As we found in our quarterly metrics prep, we saw that the API has nearly 200MM searches on a daily basis. We want to break out that stat a bit to determine how many of those requests are from a wiki project or site and how many searches are from external sources.
Description
Details
Related Objects
Event Timeline
Change 371980 had a related patch set uploaded (by Chelsyx; owner: Chelsyx):
[wikimedia/discovery/golden@master] Breakdown search API requests by referer class and use GetSearchRequestTypeUDF
This patch cannot be merged now because the new UDF hasn’t been released to production. Also remember to add the new column to the existing data before merge.
The UDF update will be done by the Analytics team but we're not sure of the exact timeframe.
I just checked the refinery commits log and the UDF is available now :) "Add refinery-source jars for v0.0.51 to artifacts" https://github.com/wikimedia/analytics-refinery/commit/712bf13a8689fda40530c072384d355b1dd694d5
Change 371980 merged by Bearloga:
[wikimedia/discovery/golden@master] Breakdown search API requests by referer class and use GetSearchRequestTypeUDF
Change 374387 had a related patch set uploaded (by Chelsyx; owner: Chelsyx):
[wikimedia/discovery/rainbow@develop] Use new UDF and break api calls down by referer class
Marking search_api_usage for a recount and then recounting using the new UDF so we have referrer breakdown for the past 60 days:
reportupdater/rerun_reports.py --report search_api_usage modules/metrics/search 2017-06-29 2017-08-15 nice ionice reportupdater/update_reports.py -l info "modules/metrics/search" "/srv/published-datasets/discovery/metrics/search"

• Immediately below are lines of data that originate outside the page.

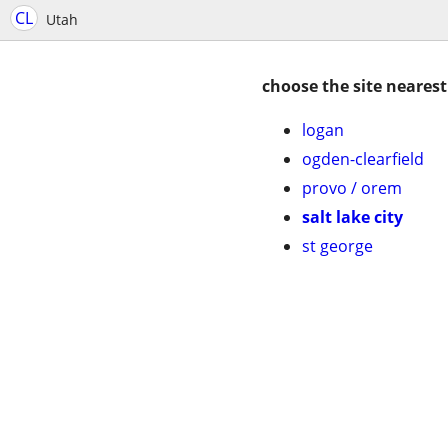
CL
Utah
choose the site nearest
logan
ogden-clearfield
provo / orem
salt lake city
st george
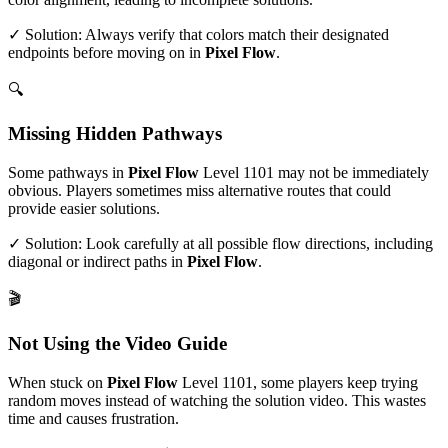
✓ Solution: Always verify that colors match their designated
endpoints before moving on in
Pixel Flow
.
🔍
Missing Hidden Pathways
Some pathways in
Pixel Flow
Level
1101
may not be immediately
obvious. Players sometimes miss alternative routes that could
provide easier solutions.
✓ Solution: Look carefully at all possible flow directions, including
diagonal or indirect paths in
Pixel Flow
.
🎬
Not Using the Video Guide
When stuck on
Pixel Flow
Level
1101
, some players keep trying
random moves instead of watching the solution video. This wastes
time and causes frustration.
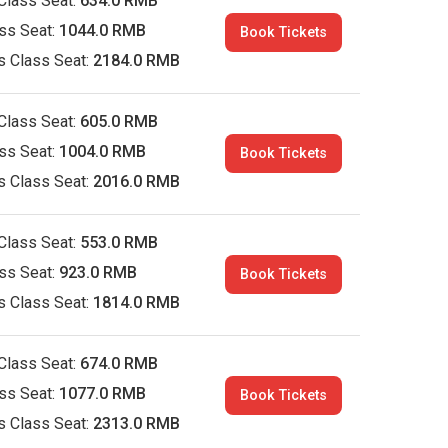
Class Seat:
634.0 RMB
ass Seat:
1044.0 RMB
Book Tickets
s Class Seat:
2184.0 RMB
Class Seat:
605.0 RMB
ass Seat:
1004.0 RMB
Book Tickets
s Class Seat:
2016.0 RMB
Class Seat:
553.0 RMB
ass Seat:
923.0 RMB
Book Tickets
s Class Seat:
1814.0 RMB
Class Seat:
674.0 RMB
ass Seat:
1077.0 RMB
Book Tickets
s Class Seat:
2313.0 RMB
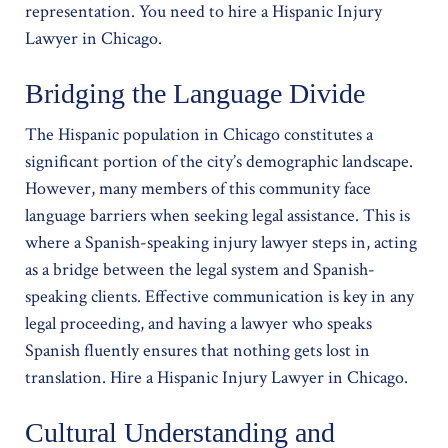
representation. You need to hire a Hispanic Injury
Lawyer in Chicago.
Bridging the Language Divide
The Hispanic population in Chicago constitutes a
significant portion of the city’s demographic landscape.
However, many members of this community face
language barriers when seeking legal assistance. This is
where a Spanish-speaking injury lawyer steps in, acting
as a bridge between the legal system and Spanish-
speaking clients. Effective communication is key in any
legal proceeding, and having a lawyer who speaks
Spanish fluently ensures that nothing gets lost in
translation. Hire a Hispanic Injury Lawyer in Chicago.
Cultural Understanding and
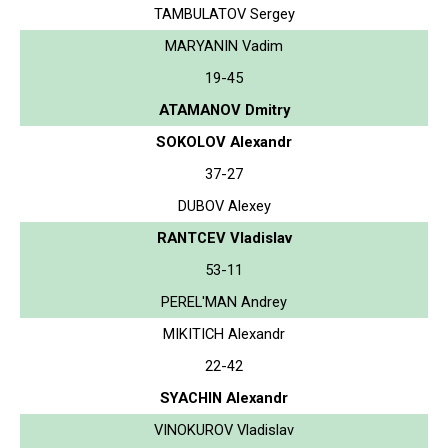
TAMBULATOV Sergey
MARYANIN Vadim
19-45
ATAMANOV Dmitry
SOKOLOV Alexandr
37-27
DUBOV Alexey
RANTCEV Vladislav
53-11
PEREL'MAN Andrey
MIKITICH Alexandr
22-42
SYACHIN Alexandr
VINOKUROV Vladislav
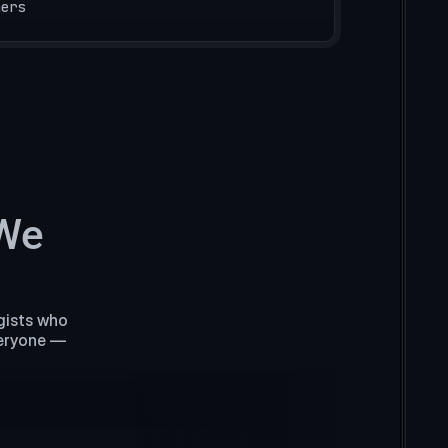
mers
 We
gists who
veryone —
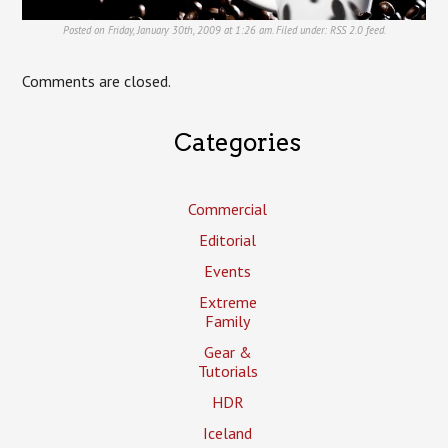
Posted on Friday, January 30th, 2009 at 1:26 am. Filed under:
RSS 2.0
feed.
Comments are closed.
Categories
Commercial
Editorial
Events
Extreme
Family
Gear &
Tutorials
HDR
Iceland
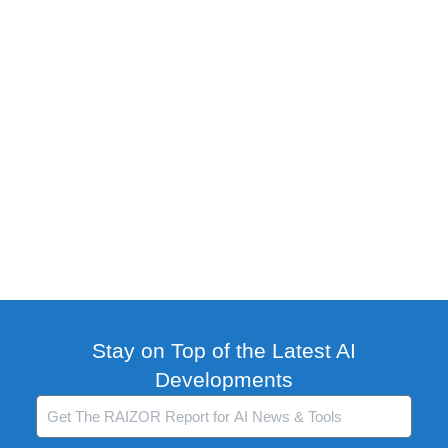
Stay on Top of the Latest AI
Developments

Change 374387 merged by Bearloga:
[wikimedia/discovery/rainbow@develop] Use new UDF and break api calls down by referer class
Change 374442 had a related patch set uploaded (by Chelsyx; owner: Chelsyx):
[wikimedia/discovery/rainbow@develop] Add a tab to track morelike search usage
Change 374442 merged by Bearloga:
[wikimedia/discovery/rainbow@develop] Add a tab to track morelike search usage
@chelsyx there should also be a tab that shows the total usage (across all APIs) broken down by referrer with the option to switch between raw counts and %s
Change 374669 had a related patch set uploaded (by Chelsyx; owner: Chelsyx):
[wikimedia/discovery/rainbow@develop] Breakdown API calls by referer class
Change 374669 merged by Bearloga:
[wikimedia/discovery/rainbow@develop] Breakdown API calls by referer class
Change 374924 had a related patch set uploaded (by Chelsyx; owner: Chelsyx):
[wikimedia/discovery/rainbow@develop] Order legends according to the last observed values
Change 374924 merged by Bearloga:
[wikimedia/discovery/rainbow@develop] Order legends according to the last observed values
Up on beta: http://discovery-beta.wmflabs.org/metrics/#referer_breakdown
Good work, @chelsyx!
Change 375074 had a related patch set uploaded (by Chelsyx; owner: Chelsyx):
[wikimedia/discovery/rainbow@develop] Fix legend positions and rename type of API calls
Change 375074 merged by Bearloga:
[wikimedia/discovery/rainbow@develop] Fix legend positions and rename type of API calls
From the API usage by referrer dashboard, we can see half of the API calls are referred by internal sites, and the other half are direct API calls which has empty referrer string. This concerns us because we don't know who sent half of the API calls directly. Further investigation shows that half of those direct traffic use our MoreLike search feature through mobile domains, which accounts for 25% of all search traffic (~60 million API calls per day).
As far as we know, traffic that use MoreLike feature should all be RelatedArticle, which are internal usage and should have a referrer. We also rule out the possibility that these traffic are generated by app. In fact, we checked several users' activities and they looked normal -- referred by google to an article and then see the related articles info when they scroll down on their mobile devices, but the API calls which get them related articles don't have referrer.
Therefore, we think that there may be some problem on the mobile side (browser or something else) that fail to send the referrer string when they use RelatedArticle. @JKatzWMF and @ovasileva , could the mobile team confirm that?
For now, I will add a note to this dashboard to explain the definition of each referrer class and point out that some of the direct traffic could possibly be misclassified internal traffic.
Change 378067 had a related patch set uploaded (by Chelsyx; owner: Chelsyx):
[wikimedia/discovery/rainbow@develop] Interpretation and general findings for API dashboards
Change 378067 merged by Bearloga:
[wikimedia/discovery/rainbow@develop] Interpretation and general findings for API dashboards
Regarding the problem mentioned in T172452#3593393, see T176433 and this write-up for more details.